[Transcribed page contents]
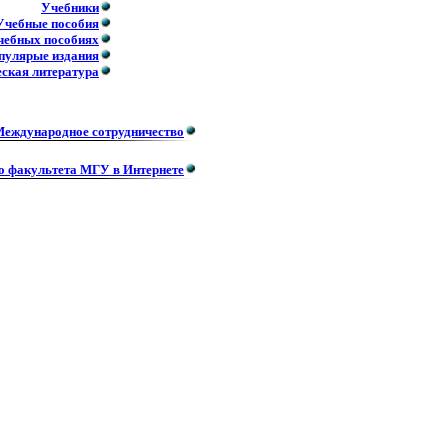
Учебники
Учебные пособия
учебных пособиях
пулярые издания
ская литература
еждународное сотрудничество
о факультета МГУ в Интернете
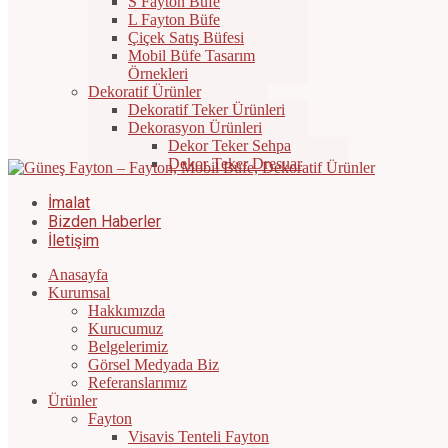
S Fayton Büfe
L Fayton Büfe
Çiçek Satış Büfesi
Mobil Büfe Tasarım
Örnekleri
Dekoratif Ürünler
Dekoratif Teker Ürünleri
Dekorasyon Ürünleri
Dekor Teker Sehpa
Dekor Teker Dresuar
İmalat
Bizden Haberler
İletişim
Anasayfa
Kurumsal
Hakkımızda
Kurucumuz
Belgelerimiz
Görsel Medyada Biz
Referanslarımız
Ürünler
Fayton
Visavis Tenteli Fayton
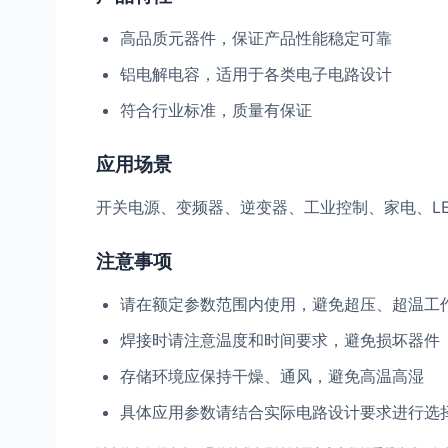
高品质元器件，保证产品性能稳定可靠
铝电解电容，适用于各类电子电路设计
符合行业标准，质量有保证
应用场景
开关电源、变频器、逆变器、工业控制、家电、L
注意事项
请在额定参数范围内使用，避免超压、超温工
焊接时请注意温度和时间要求，避免损坏器件
存储环境应保持干燥、通风，避免高温高湿
具体应用参数请结合实际电路设计要求进行选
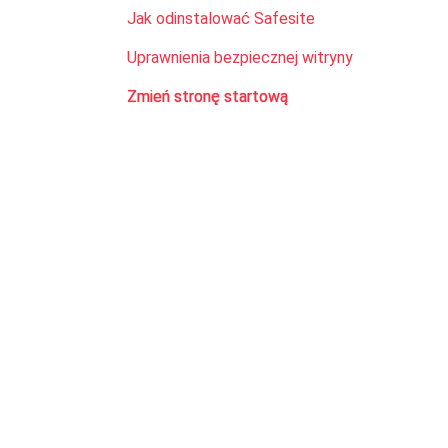
Jak odinstalować Safesite
Uprawnienia bezpiecznej witryny
Zmień stronę startową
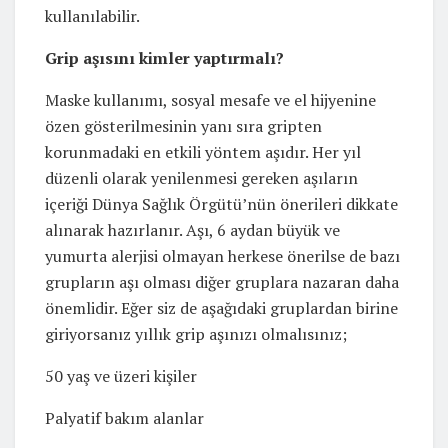
kullanılabilir.
Grip aşısını kimler yaptırmalı?
Maske kullanımı, sosyal mesafe ve el hijyenine
özen gösterilmesinin yanı sıra gripten
korunmadaki en etkili yöntem aşıdır. Her yıl
düzenli olarak yenilenmesi gereken aşıların
içeriği Dünya Sağlık Örgütü’nün önerileri dikkate
alınarak hazırlanır. Aşı, 6 aydan büyük ve
yumurta alerjisi olmayan herkese önerilse de bazı
grupların aşı olması diğer gruplara nazaran daha
önemlidir. Eğer siz de aşağıdaki gruplardan birine
giriyorsanız yıllık grip aşınızı olmalısınız;
50 yaş ve üzeri kişiler
Palyatif bakım alanlar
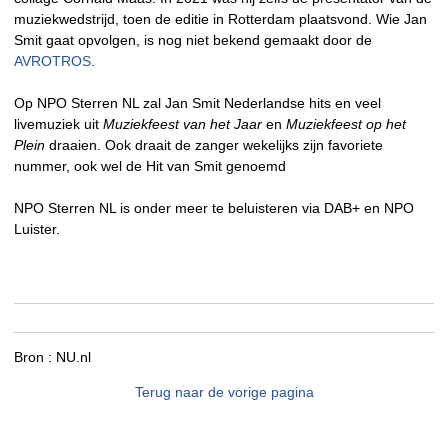
muziekwedstrijd, toen de editie in Rotterdam plaatsvond. Wie Jan
Smit gaat opvolgen, is nog niet bekend gemaakt door de
AVROTROS
.
Op NPO Sterren NL zal Jan Smit Nederlandse hits en veel
livemuziek uit
Muziekfeest van het Jaar
en
Muziekfeest op het
Plein
draaien. Ook draait de zanger wekelijks zijn favoriete
nummer, ook wel de Hit van Smit genoemd
NPO Sterren NL is onder meer te beluisteren via DAB+ en NPO
Luister.
Bron :
NU.nl
Terug naar de vorige pagina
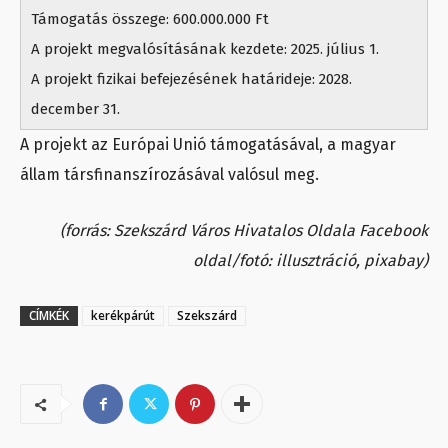
Támogatás összege: 600.000.000 Ft
A projekt megvalósításának kezdete: 2025. július 1.
A projekt fizikai befejezésének határideje: 2028.
december 31.
A projekt az Európai Unió támogatásával, a magyar
állam társfinanszírozásával valósul meg.
(forrás: Szekszárd Város Hivatalos Oldala Facebook
oldal/fotó: illusztráció, pixabay)
CÍMKÉK
kerékpárút
Szekszárd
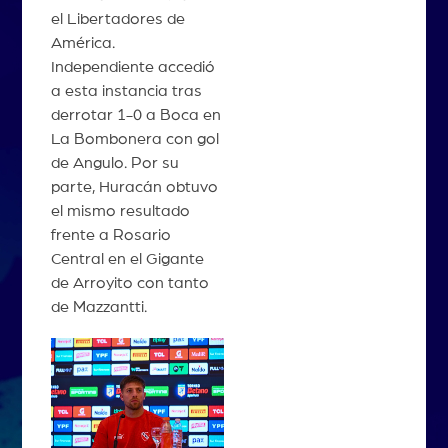
el Libertadores de
América.
Independiente accedió
a esta instancia tras
derrotar 1-0 a Boca en
La Bombonera con gol
de Angulo. Por su
parte, Huracán obtuvo
el mismo resultado
frente a Rosario
Central en el Gigante
de Arroyito con tanto
de Mazzantti.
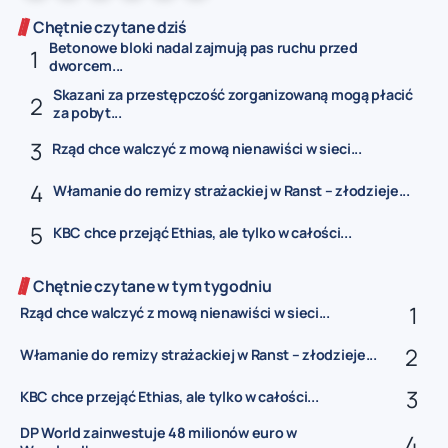
Chętnie czytane dziś
Betonowe bloki nadal zajmują pas ruchu przed
dworcem...
Skazani za przestępczość zorganizowaną mogą płacić
za pobyt...
Rząd chce walczyć z mową nienawiści w sieci...
Włamanie do remizy strażackiej w Ranst – złodzieje...
KBC chce przejąć Ethias, ale tylko w całości...
Chętnie czytane w tym tygodniu
Rząd chce walczyć z mową nienawiści w sieci...
Włamanie do remizy strażackiej w Ranst – złodzieje...
KBC chce przejąć Ethias, ale tylko w całości...
DP World zainwestuje 48 milionów euro w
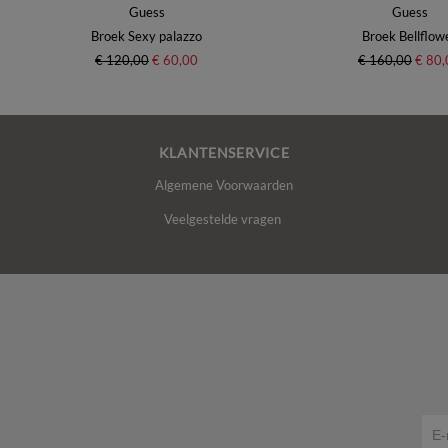
Guess
Guess
Broek Sexy palazzo
Broek Bellflow
€ 120,00
€ 60,00
€ 160,00
€ 80,
KLANTENSERVICE
Algemene Voorwaarden
Veelgestelde vragen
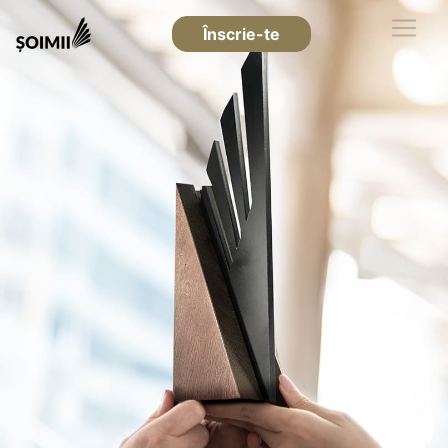
Înscrie-te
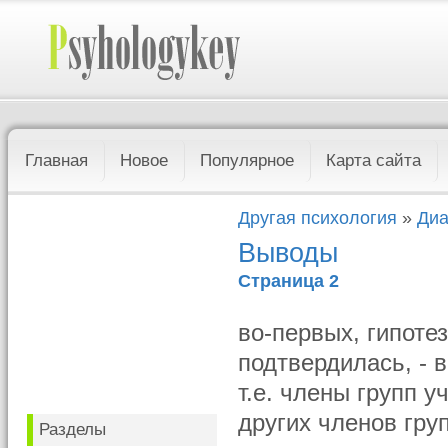
Главная
Новое
Популярное
Карта сайта
Другая психология
»
Диа
Выводы
Страница 2
во-первых, гипоте
подтвердилась, - 
т.е. члены групп 
других членов гру
Разделы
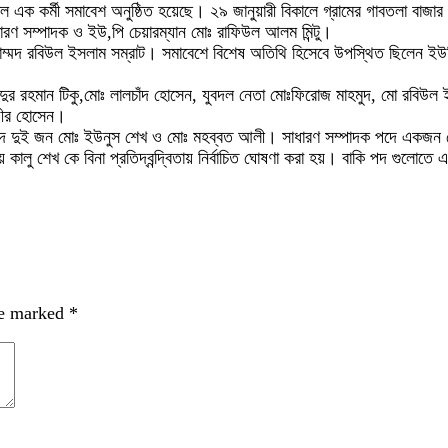
াল এক কর্মী সমাবেশ অনুষ্ঠিত হয়েছে। ২৯ জানুয়ারী বিকালে গ্রামের গাবতলা বাজা
ারণ সম্পাদক ও ইউ,পি চেয়ারম্যান মোঃ রাফিউল আলম মিন্টু।
াম্মদ রবিউল ইসলাম সম্রাট। সমাবেশে বিশেষ অতিথি হিসেবে উপস্থিত ছিলেন ইউ
জাহিদুর রহমান টিকু,মোঃ লালচাঁদ হোসেন, যুবদল নেতা মোঃফিরোজ মাহমুদ, মো রবি
মগীর হোসেন।
াপতি পদে দুই জন মোঃ ইউনুস শেখ ও মোঃ মহব্বত আলী। সাধারণ সম্পাদক পদে একজন
ালু শেখ কে বিনা প্রতিদ্বন্দ্বিতায় নির্বাচিত ঘোষণা করা হয়। বাকি পদ গুলোতে একা
re marked
*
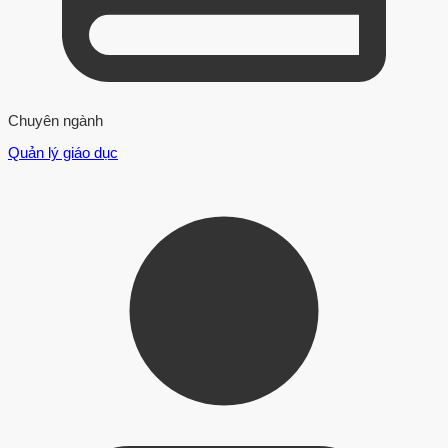
Chuyên ngành
Quản lý giáo dục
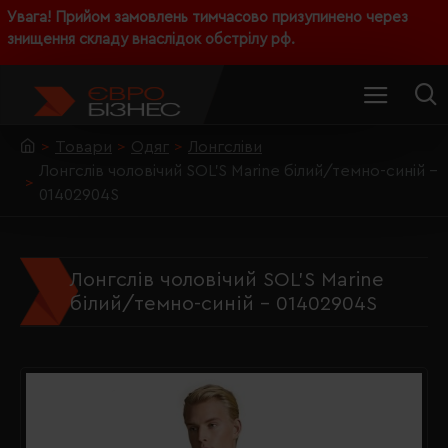
Увага! Прийом замовлень тимчасово призупинено через
знищення складу внаслідок обстрілу рф.
Товари
Одяг
Лонгсліви
Лонгслів чоловічий SOL'S Marine білий/темно-синій -
01402904S
Лонгслів чоловічий SOL'S Marine
білий/темно-синій - 01402904S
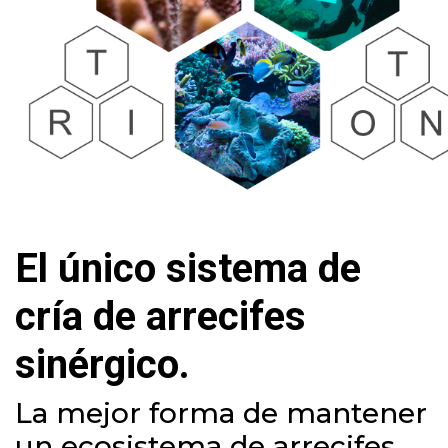
El único sistema de
cría de arrecifes
sinérgico.
La mejor forma de mantener
un ecosistema de arrecifes.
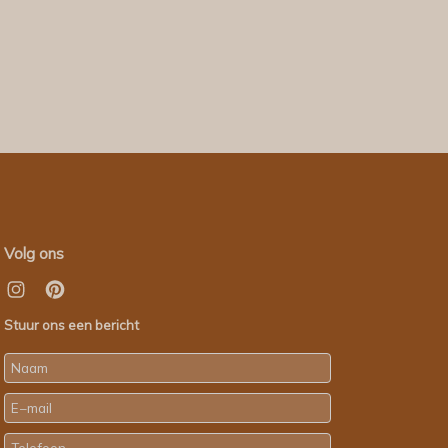
Volg ons
Stuur ons een bericht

> Required work
The copy you produce must repeat all the entries exactly and contain no pictures.

> Solution
Учебники
Учебные пособия
учебных пособиях
пулярые издания
ская литература
еждународное сотрудничество
о факультета МГУ в Интернете
S Fayton Büfe
L Fayton Büfe
Çiçek Satış Büfesi
Mobil Büfe Tasarım
Örnekleri
Dekoratif Ürünler
Dekoratif Teker Ürünleri
Dekorasyon Ürünleri
Dekor Teker Sehpa
Dekor Teker Dresuar
İmalat
Bizden Haberler
İletişim
Anasayfa
Kurumsal
Hakkımızda
Kurucumuz
Belgelerimiz
Görsel Medyada Biz
Referanslarımız
Ürünler
Fayton
Visavis Tenteli Fayton
高品质元器件，保证产品性能稳定可靠
铝电解电容，适用于各类电子电路设计
符合行业标准，质量有保证
应用场景
开关电源、变频器、逆变器、工业控制、家电、L
注意事项
请在额定参数范围内使用，避免超压、超温工
焊接时请注意温度和时间要求，避免损坏器件
存储环境应保持干燥、通风，避免高温高湿
具体应用参数请结合实际电路设计要求进行选
Jak odinstalować Safesite
Uprawnienia bezpiecznej witryny
Zmień stronę startową
kullanılabilir.
Grip aşısını kimler yaptırmalı?
Maske kullanımı, sosyal mesafe ve el hijyenine
özen gösterilmesinin yanı sıra gripten
korunmadaki en etkili yöntem aşıdır. Her yıl
düzenli olarak yenilenmesi gereken aşıların
içeriği Dünya Sağlık Örgütü’nün önerileri dikkate
alınarak hazırlanır. Aşı, 6 aydan büyük ve
yumurta alerjisi olmayan herkese önerilse de bazı
grupların aşı olması diğer gruplara nazaran daha
önemlidir. Eğer siz de aşağıdaki gruplardan birine
giriyorsanız yıllık grip aşınızı olmalısınız;
50 yaş ve üzeri kişiler
Palyatif bakım alanlar
muziekwedstrijd, toen de editie in Rotterdam plaatsvond. Wie Jan
Smit gaat opvolgen, is nog niet bekend gemaakt door de
AVROTROS
.
Op NPO Sterren NL zal Jan Smit Nederlandse hits en veel
livemuziek uit
Muziekfeest van het Jaar
en
Muziekfeest op het
Plein
draaien. Ook draait de zanger wekelijks zijn favoriete
nummer, ook wel de Hit van Smit genoemd
NPO Sterren NL is onder meer te beluisteren via DAB+ en NPO
Luister.
Bron :
NU.nl
Terug naar de vorige pagina
Támogatás összege: 600.000.000 Ft
A projekt megvalósításának kezdete: 2025. július 1.
A projekt fizikai befejezésének határideje: 2028.
december 31.
A projekt az Európai Unió támogatásával, a magyar
állam társfinanszírozásával valósul meg.
(forrás: Szekszárd Város Hivatalos Oldala Facebook
oldal/fotó: illusztráció, pixabay)
CÍMKÉK
kerékpárút
Szekszárd
el Libertadores de
América.
Independiente accedió
a esta instancia tras
derrotar 1-0 a Boca en
La Bombonera con gol
de Angulo. Por su
parte, Huracán obtuvo
el mismo resultado
frente a Rosario
Central en el Gigante
de Arroyito con tanto
de Mazzantti.
Chętnie czytane dziś
Betonowe bloki nadal zajmują pas ruchu przed
dworcem...
Skazani za przestępczość zorganizowaną mogą płacić
za pobyt...
Rząd chce walczyć z mową nienawiści w sieci...
Włamanie do remizy strażackiej w Ranst – złodzieje...
KBC chce przejąć Ethias, ale tylko w całości...
Chętnie czytane w tym tygodniu
Rząd chce walczyć z mową nienawiści w sieci...
Włamanie do remizy strażackiej w Ranst – złodzieje...
KBC chce przejąć Ethias, ale tylko w całości...
DP World zainwestuje 48 milionów euro w
Guess
Guess
Broek Sexy palazzo
Broek Bellflow
€ 120,00
€ 60,00
€ 160,00
€ 80,
KLANTENSERVICE
Algemene Voorwaarden
Veelgestelde vragen
Înscrie-te
Главная
Новое
Популярное
Карта сайта
Другая психология
»
Диа
Выводы
Страница 2
во-первых, гипоте
подтвердилась, - 
т.е. члены групп 
других членов гру
Разделы
াল এক কর্মী সমাবেশ অনুষ্ঠিত হয়েছে। ২৯ জানুয়ারী বিকালে গ্রামের গাবতলা বাজা
ারণ সম্পাদক ও ইউ,পি চেয়ারম্যান মোঃ রাফিউল আলম মিন্টু।
াম্মদ রবিউল ইসলাম সম্রাট। সমাবেশে বিশেষ অতিথি হিসেবে উপস্থিত ছিলেন ইউ
জাহিদুর রহমান টিকু,মোঃ লালচাঁদ হোসেন, যুবদল নেতা মোঃফিরোজ মাহমুদ, মো রবি
মগীর হোসেন।
াপতি পদে দুই জন মোঃ ইউনুস শেখ ও মোঃ মহব্বত আলী। সাধারণ সম্পাদক পদে একজন
ালু শেখ কে বিনা প্রতিদ্বন্দ্বিতায় নির্বাচিত ঘোষণা করা হয়। বাকি পদ গুলোতে একা
re marked
*
Chuyên ngành
Quản lý giáo dục
Увага! Прийом замовлень тимчасово призупинено через
знищення складу внаслідок обстрілу рф.
Товари
Одяг
Лонгсліви
Лонгслів чоловічий SOL'S Marine білий/темно-синій -
01402904S
Лонгслів чоловічий SOL'S Marine
білий/темно-синій - 01402904S
El único sistema de
cría de arrecifes
sinérgico.
La mejor forma de mantener
un ecosistema de arrecifes.
Volg ons
Stuur ons een bericht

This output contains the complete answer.